If he were to opt to return to Australia late in the year Leeds could find themselves in a similar situation to the autumn of 2015, when they brought in Beau Falloon at late notice, which didn’t work out for either party.
Leeds gambled by allowing their players Jordan Baldwinson and Luke Briscoe to play on loan for Rovers. Briscoe was in direct opposition to his older brother Tom, who was one of Leeds’ try scorers.
But Luke had a real dig and made a terrific break in the second half which led to Rhinos being reduced to 12 players for a spell after Jimmy Keinhorst made a tremendous try-saving tackle on Ian Hardman, but was then sin-binned for holding down.
Thackeray went over in the set from the penalty, but there was a clear obstruction and video official Chris Kendall awarded a penalty to Leeds, after referee Joe Cobb had sent it up as a try. Leeds received seven penalties to Featherstone’s six. The count was 4-3 in Rovers’ favour in the first half.
The result was painful for the hosts, but they played better than the 56-point margin suggests. Hardman, who works for Rhinos’ Foundation, had a strong game and Misi Taulapapa also impressed in the backs.
There were also big contributions off the bench by Bradley Tagg and Luke Cooper.
Rovers’ try stemmed from a poor pass by Brett Ferres, straight to Taulapapa.
He broke upfield and Cooper continued the move. His pass was knocked down by Tom Briscoe and Thackeray hacked on and ran through to touch down.
Liam Sutcliffe and McGuire had earlier created the opening try for Watkins, before Carl Ablett and the centre carved out a touchdown for Sutcliffe.
Moon surged over, following good work by Segeyaro and Ablett and Sutcliffe booted a penalty with the final kick of the opening 40.
Sutcliffe converted Moon’s try off the touchline despite a firework being ignited in the stand behind him. The fan responsible was ejected from the ground.
He missed one particularly simple attempt in the second period, but is growing into the role of Rhinos’ first-choice marksman.
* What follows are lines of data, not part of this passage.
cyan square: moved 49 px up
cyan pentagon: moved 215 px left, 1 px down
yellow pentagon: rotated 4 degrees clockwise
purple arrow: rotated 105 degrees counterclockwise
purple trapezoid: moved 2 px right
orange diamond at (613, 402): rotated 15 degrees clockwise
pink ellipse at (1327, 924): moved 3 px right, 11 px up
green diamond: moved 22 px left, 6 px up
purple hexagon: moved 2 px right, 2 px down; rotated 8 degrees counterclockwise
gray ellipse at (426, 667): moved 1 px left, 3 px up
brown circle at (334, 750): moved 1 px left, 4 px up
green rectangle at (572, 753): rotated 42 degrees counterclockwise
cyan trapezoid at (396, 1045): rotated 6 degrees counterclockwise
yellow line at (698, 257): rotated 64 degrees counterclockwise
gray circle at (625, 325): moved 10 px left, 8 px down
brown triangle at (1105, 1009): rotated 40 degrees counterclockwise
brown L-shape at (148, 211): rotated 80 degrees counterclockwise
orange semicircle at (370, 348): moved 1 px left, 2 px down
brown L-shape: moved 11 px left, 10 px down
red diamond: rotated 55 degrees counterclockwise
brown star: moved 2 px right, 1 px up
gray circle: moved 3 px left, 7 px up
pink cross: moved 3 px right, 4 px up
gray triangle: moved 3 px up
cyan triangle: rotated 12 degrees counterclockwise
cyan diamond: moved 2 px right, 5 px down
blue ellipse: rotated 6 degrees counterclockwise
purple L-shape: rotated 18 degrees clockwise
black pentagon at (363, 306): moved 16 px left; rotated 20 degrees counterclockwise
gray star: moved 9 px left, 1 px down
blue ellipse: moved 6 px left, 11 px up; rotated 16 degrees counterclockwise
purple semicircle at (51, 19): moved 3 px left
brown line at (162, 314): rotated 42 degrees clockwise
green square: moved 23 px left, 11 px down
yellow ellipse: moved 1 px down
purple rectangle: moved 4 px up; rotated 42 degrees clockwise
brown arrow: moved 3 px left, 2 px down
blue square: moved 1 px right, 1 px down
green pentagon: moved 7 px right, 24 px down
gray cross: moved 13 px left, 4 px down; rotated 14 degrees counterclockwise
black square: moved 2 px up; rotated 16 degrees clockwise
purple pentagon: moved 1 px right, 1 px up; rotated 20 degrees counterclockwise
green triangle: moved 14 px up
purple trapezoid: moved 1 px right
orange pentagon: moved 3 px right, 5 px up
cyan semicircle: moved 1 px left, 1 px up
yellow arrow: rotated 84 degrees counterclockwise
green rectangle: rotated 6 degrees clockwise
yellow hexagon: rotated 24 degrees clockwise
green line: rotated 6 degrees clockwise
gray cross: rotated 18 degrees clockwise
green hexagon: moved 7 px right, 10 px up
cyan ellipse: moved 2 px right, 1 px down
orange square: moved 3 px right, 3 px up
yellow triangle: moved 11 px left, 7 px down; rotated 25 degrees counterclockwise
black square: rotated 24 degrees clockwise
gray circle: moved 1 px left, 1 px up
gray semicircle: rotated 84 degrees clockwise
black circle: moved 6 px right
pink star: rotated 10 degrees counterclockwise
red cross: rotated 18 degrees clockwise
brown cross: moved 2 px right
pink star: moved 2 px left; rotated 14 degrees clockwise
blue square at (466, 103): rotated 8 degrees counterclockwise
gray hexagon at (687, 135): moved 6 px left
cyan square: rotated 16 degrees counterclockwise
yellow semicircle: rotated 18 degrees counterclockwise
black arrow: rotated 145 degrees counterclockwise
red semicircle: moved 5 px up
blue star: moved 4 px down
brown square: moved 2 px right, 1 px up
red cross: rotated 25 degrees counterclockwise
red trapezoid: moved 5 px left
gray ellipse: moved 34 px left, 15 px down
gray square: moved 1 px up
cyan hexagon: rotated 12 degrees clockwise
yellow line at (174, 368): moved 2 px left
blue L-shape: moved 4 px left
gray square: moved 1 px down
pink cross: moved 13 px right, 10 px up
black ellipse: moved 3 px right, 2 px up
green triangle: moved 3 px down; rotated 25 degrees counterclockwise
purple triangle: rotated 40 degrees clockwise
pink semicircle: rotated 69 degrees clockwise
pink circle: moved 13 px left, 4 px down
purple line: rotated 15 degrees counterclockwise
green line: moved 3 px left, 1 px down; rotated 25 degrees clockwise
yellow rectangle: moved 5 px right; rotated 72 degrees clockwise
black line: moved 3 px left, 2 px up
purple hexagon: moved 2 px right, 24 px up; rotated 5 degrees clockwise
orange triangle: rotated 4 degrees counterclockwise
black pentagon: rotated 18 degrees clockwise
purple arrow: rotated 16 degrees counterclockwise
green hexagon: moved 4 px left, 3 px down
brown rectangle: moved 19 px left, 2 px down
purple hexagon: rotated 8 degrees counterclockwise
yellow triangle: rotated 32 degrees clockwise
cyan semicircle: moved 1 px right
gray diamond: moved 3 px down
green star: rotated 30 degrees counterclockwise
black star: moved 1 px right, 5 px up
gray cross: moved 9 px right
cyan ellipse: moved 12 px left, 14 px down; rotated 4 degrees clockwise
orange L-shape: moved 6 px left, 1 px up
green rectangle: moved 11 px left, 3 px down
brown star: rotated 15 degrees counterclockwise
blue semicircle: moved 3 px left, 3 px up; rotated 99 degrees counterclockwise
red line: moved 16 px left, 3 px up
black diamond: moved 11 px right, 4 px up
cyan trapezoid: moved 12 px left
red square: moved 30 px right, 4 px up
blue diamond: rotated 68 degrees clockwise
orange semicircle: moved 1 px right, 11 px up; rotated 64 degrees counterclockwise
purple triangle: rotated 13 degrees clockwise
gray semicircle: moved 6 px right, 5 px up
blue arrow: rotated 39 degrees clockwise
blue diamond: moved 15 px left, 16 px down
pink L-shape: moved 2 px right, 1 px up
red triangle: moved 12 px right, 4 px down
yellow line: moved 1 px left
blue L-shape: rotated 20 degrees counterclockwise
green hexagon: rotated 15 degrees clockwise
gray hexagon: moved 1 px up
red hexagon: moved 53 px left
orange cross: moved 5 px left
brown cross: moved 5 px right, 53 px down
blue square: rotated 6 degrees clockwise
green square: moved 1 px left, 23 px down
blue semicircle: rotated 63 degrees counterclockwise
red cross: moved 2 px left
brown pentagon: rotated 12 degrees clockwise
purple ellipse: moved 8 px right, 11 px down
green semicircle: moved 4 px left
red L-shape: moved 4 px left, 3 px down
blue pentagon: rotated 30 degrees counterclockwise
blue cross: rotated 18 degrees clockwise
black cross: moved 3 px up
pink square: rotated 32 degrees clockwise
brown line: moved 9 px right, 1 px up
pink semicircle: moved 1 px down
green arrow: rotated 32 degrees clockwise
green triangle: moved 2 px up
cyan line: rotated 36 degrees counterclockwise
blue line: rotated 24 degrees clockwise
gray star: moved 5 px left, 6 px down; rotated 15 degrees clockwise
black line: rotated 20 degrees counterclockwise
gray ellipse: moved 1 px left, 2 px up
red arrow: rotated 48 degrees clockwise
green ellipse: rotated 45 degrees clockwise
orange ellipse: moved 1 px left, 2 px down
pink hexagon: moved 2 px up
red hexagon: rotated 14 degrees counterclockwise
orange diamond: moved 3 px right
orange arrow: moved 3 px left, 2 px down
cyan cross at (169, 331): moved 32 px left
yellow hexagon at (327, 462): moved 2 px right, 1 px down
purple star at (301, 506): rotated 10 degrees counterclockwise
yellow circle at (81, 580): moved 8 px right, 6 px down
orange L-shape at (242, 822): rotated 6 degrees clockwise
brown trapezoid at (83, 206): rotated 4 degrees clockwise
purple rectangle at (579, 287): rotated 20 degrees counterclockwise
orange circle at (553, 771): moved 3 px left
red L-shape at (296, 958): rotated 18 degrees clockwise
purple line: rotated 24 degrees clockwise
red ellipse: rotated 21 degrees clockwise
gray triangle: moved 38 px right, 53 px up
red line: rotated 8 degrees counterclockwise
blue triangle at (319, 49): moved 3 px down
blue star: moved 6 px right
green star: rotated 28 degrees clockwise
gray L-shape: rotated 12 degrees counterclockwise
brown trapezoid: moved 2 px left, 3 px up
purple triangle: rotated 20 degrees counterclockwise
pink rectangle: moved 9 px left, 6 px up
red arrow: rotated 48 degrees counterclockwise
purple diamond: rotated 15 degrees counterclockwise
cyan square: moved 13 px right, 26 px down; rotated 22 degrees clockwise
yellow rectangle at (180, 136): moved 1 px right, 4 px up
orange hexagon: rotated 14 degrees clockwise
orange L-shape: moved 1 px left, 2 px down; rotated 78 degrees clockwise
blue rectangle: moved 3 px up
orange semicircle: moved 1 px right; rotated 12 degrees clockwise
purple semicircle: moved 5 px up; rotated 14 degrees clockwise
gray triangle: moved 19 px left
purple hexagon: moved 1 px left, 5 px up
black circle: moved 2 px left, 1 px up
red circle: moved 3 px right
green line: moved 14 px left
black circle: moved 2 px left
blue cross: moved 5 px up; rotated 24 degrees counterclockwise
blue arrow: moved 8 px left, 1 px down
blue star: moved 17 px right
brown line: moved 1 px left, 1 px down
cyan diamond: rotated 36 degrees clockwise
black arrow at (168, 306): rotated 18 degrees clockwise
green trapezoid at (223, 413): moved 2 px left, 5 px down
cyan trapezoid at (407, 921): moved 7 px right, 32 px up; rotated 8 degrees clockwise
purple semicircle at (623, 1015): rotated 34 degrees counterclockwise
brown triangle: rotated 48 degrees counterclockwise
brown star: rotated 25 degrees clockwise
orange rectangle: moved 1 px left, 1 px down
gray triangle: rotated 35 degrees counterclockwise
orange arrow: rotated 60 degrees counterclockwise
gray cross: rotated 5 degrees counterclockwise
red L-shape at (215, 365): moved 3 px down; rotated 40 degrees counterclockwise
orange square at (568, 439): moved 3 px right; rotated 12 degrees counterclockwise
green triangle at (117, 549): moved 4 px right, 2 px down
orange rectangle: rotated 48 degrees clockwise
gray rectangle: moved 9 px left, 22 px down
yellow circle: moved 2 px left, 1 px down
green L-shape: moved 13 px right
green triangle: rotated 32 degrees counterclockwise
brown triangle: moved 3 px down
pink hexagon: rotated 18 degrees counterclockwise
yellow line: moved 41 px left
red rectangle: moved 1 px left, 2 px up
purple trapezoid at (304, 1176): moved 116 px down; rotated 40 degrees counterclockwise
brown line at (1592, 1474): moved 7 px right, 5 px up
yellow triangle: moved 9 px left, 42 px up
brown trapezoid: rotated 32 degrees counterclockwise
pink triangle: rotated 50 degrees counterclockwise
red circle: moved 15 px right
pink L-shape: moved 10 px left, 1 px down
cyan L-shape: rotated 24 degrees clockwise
Rovers could have made a game of it if they had scored first after half-time.
Instead Leeds set the pattern for the half with two tries in three minutes, through Watkins and Mitch Achurch.
Ablett powered over from Segeyaro’s pass and then Tom Briscoe scored a fine try and Sutcliffe added his second, taking the score from 18-6 at the break to 44-6 at the end of the third quarter.
Moon scored his second after Keinhorst was yellow-carded and Watkins went over for the final two tries of the game, his fourth of the afternoon being an eye-catching charge up the slope from close to Rhinos’ line.
The crowd of 6,671 was Rovers’ best in the summer era.